[Saved entries]
§ §
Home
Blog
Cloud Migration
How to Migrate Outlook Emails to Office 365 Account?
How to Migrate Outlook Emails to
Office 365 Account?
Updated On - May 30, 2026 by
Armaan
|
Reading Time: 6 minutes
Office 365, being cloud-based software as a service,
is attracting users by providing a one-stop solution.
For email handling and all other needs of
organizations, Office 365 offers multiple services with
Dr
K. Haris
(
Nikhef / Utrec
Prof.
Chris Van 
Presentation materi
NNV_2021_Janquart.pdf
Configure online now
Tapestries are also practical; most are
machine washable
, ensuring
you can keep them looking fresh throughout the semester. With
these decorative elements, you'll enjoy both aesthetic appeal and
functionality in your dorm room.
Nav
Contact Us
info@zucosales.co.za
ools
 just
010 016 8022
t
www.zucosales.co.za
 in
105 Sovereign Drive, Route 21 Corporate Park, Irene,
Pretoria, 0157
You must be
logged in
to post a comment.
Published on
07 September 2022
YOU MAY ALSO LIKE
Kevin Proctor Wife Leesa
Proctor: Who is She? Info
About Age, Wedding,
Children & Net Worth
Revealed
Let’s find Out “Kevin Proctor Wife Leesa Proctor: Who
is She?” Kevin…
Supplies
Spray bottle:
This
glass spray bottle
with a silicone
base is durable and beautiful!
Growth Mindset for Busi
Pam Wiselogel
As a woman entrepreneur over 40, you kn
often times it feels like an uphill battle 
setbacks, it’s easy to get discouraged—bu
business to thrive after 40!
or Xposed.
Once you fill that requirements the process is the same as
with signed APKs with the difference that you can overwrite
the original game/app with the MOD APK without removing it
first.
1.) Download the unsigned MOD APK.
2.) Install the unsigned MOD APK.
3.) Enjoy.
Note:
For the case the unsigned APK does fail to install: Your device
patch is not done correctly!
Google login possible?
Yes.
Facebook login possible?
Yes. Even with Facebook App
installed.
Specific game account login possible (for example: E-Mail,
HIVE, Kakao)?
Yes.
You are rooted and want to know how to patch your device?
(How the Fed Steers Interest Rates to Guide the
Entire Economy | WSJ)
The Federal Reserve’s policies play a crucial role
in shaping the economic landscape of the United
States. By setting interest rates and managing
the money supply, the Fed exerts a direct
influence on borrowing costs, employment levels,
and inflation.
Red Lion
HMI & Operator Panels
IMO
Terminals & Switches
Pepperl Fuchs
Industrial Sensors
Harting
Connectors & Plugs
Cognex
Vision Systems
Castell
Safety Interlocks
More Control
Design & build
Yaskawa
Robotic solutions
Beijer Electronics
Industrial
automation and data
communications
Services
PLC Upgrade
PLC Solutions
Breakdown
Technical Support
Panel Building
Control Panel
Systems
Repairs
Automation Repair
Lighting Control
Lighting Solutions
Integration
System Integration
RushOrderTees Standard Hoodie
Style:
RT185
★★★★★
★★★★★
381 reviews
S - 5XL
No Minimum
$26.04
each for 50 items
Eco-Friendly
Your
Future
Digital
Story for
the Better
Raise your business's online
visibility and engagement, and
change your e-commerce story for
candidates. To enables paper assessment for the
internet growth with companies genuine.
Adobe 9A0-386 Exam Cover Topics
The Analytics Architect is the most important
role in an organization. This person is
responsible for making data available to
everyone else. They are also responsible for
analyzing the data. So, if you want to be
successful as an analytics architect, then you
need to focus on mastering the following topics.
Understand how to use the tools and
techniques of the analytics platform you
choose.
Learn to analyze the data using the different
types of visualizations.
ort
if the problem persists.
§ §
▶ _Problem_
The lines to return are those in the entries above that hold "Wife".

▶ _Written answer_
Kevin Proctor Wife Leesa
Let’s find Out “Kevin Proctor Wife Leesa Proctor: Who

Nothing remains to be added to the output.